The issue of passion in Coppola’s remains unaddressed by the director herself, and though she elicits good performances from all concerned, the somewhat stuffy dialogue and repressive mood often defeats the cast’s attempts to break free of their acting “chains”. Farrell gets a chance to rage out, but against the restrained nature of the residents of Martha Farnsworth’s Seminary for Young Ladies it’s like witnessing a sudden downpour on any otherwise brilliantly sunny day. The movie does, however, look wondrous, with exquisitely composed exterior shots (moss has rarely looked this beautiful) and tastefully lit interiors that hint of secrets hidden just out of frame. Against the backdrop of the US Civil War, there’s a pleasing sense of deliberate isolationism that may or may not be a reflection on modern US politics, and Coppola wisely exploits the notion of being careful of what you wish for, and on both sides of the gender divide. But all in all, there’s less here than meets the eye, and for that, one shouldn’t be too surprised.

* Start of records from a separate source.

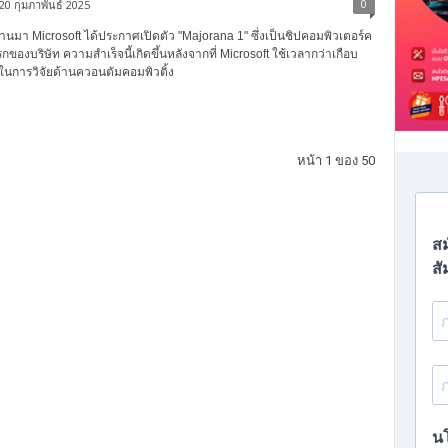
0
20 กุมภาพันธ์ 2025
ี่ผ่านมา Microsoft ได้ประกาศเปิดตัว "Majorana 1" ซึ่งเป็นชิปคอมพิวเตอร์ค
ของบริษัท ความสำเร็จนี้เกิดขึ้นหลังจากที่ Microsoft ใช้เวลากว่าเกือบ
นการวิจัยด้านควอนตัมคอมพิวติ้ง
หน้า 1 ของ 50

Rating: 7/10 – though Coppola has deliberately dialled down the “hothouse” nature of Don Siegel’s original, The Beguiled lacks for enough passion to make the young ladies of the seminary, and their teachers’ emotional dilemmas, entirely believable; as a thriller it has its moments, and as a drama it’s riveting enough to get by, but technical achievements aside, it’s another movie where Coppola somehow manages to disengage herself from the material too often to provide viewers with a movie that retains an emotional through line.